Problem to work on :: When you reach the line that contains "guidance. Net signed", set down that line and every one after it through the end of the records, exactly as written and with no pictures.
── Supplied records
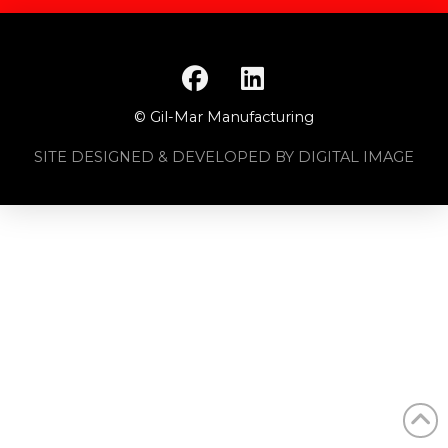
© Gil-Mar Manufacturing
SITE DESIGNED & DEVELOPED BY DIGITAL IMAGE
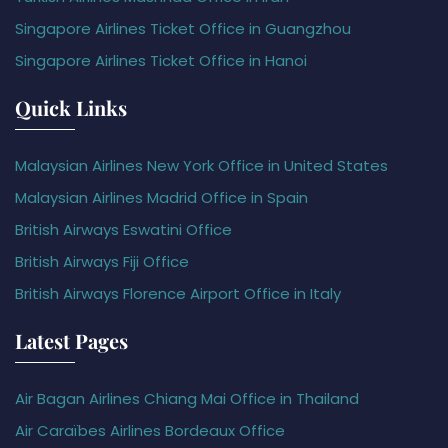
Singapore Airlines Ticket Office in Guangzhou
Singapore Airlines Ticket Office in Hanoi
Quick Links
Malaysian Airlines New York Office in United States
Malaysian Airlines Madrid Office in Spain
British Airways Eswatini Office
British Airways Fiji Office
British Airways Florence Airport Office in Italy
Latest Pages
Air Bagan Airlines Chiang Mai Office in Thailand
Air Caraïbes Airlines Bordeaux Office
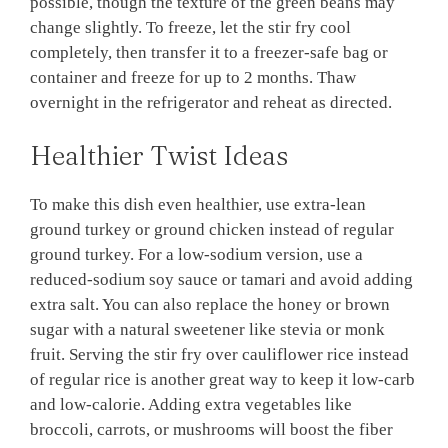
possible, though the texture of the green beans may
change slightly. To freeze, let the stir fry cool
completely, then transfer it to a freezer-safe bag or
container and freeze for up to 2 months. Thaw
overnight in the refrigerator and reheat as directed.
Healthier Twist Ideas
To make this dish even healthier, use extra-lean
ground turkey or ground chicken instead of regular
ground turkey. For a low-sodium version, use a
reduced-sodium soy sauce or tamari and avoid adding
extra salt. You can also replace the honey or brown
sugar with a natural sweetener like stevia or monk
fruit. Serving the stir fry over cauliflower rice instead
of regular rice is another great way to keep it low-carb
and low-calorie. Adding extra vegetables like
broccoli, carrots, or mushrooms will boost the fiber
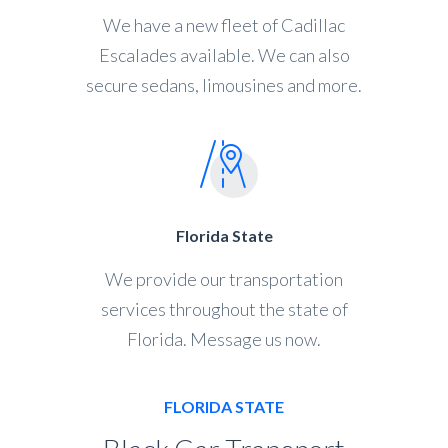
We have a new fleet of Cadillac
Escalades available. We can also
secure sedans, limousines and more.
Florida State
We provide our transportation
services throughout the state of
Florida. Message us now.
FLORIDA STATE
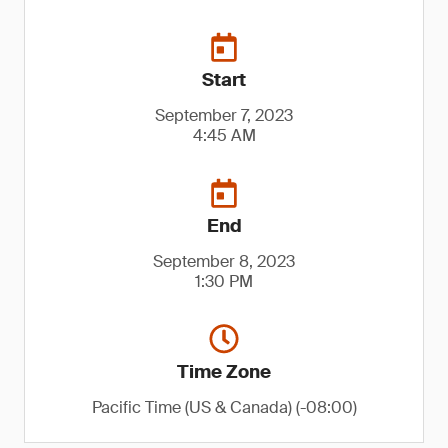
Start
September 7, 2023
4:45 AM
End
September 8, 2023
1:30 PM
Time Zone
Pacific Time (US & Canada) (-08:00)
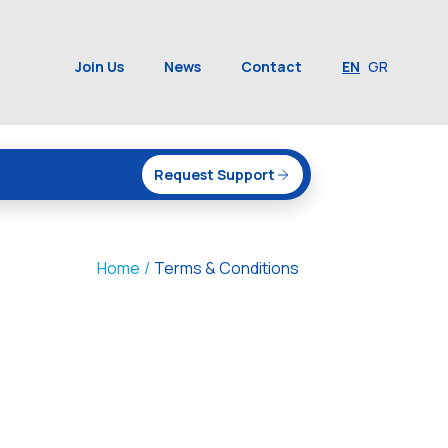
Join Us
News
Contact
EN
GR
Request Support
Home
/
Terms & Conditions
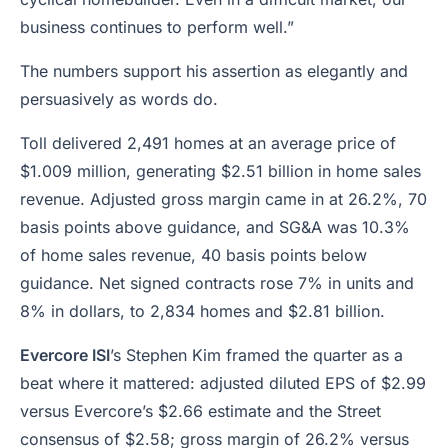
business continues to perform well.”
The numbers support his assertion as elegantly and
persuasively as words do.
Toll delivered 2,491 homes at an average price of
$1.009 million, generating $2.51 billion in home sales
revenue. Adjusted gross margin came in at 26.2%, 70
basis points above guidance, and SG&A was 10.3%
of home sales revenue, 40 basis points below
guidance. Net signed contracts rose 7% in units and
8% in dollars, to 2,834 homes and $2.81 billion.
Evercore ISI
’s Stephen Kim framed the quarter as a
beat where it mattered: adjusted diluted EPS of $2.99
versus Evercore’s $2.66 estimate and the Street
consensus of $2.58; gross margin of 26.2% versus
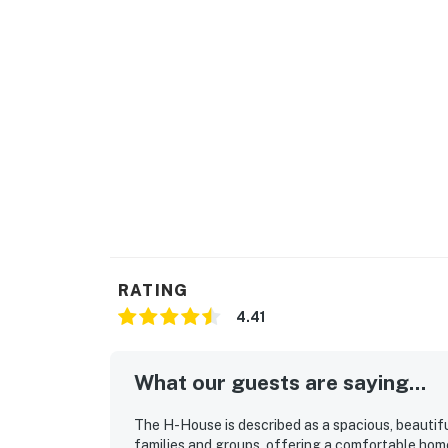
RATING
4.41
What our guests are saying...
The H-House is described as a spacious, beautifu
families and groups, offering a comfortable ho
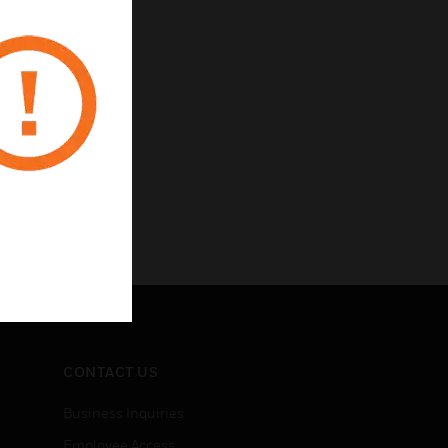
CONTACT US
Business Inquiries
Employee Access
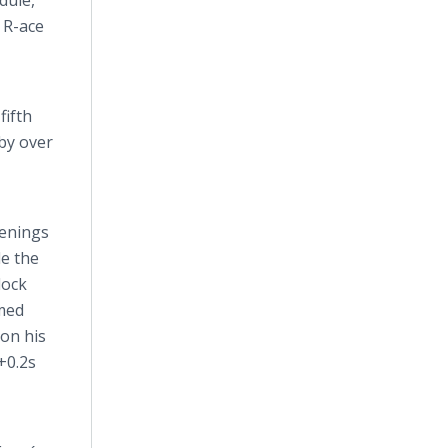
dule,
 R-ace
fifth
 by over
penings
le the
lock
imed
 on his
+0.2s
────
Result for this task ::
guidance. Net signed contracts rose 7% in units and
8% in dollars, to 2,834 homes and $2.81 billion.
Evercore ISI
’s Stephen Kim framed the quarter as a
beat where it mattered: adjusted diluted EPS of $2.99
versus Evercore’s $2.66 estimate and the Street
consensus of $2.58; gross margin of 26.2% versus
RATING
4.41
What our guests are saying...
The H-House is described as a spacious, beautifu
families and groups, offering a comfortable ho
CONTACT US
Business Inquiries
Employee Access
dule,
 R-ace
fifth
 by over
penings
le the
lock
imed
 on his
+0.2s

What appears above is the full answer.